Efficient Manifold and Subspace Approximations with Spherelets
This provides a more efficient alternative for dimensionality reduction in statistical applications, though it appears incremental as it builds on existing manifold approximation literature.
The paper tackles the problem of approximating lower-dimensional manifolds in high-dimensional data by proposing spherelets, a method using spheres instead of linear approximations, and shows that it achieves lower covering numbers and MSEs with fewer components compared to state-of-the-art competitors.

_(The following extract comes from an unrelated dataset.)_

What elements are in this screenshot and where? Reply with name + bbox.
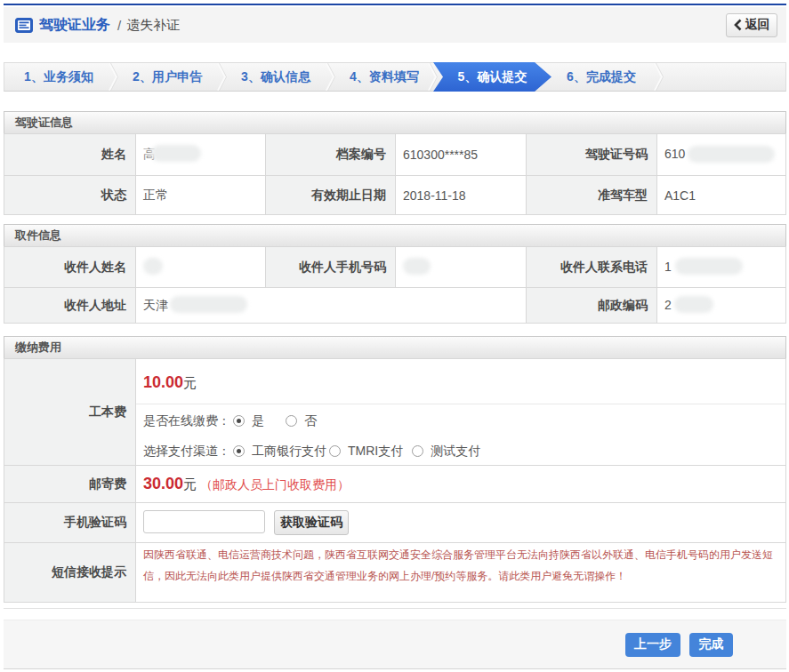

In statistical dimensionality reduction, it is common to rely on the assumption that high dimensional data tend to concentrate near a lower dimensional manifold. There is a rich literature on approximating the unknown manifold, and on exploiting such approximations in clustering, data compression, and prediction. Most of the literature relies on linear or locally linear approximations. In this article, we propose a simple and general alternative, which instead uses spheres, an approach we refer to as spherelets. We develop spherical principal components analysis (SPCA), and provide theory on the convergence rate for global and local SPCA, while showing that spherelets can provide lower covering numbers and MSEs for many manifolds. Results relative to state-of-the-art competitors show gains in ability to accurately approximate manifolds with fewer components. Unlike most competitors, which simply output lower-dimensional features, our approach projects data onto the estimated manifold to produce fitted values that can be used for model assessment and cross validation. The methods are illustrated with applications to multiple data sets.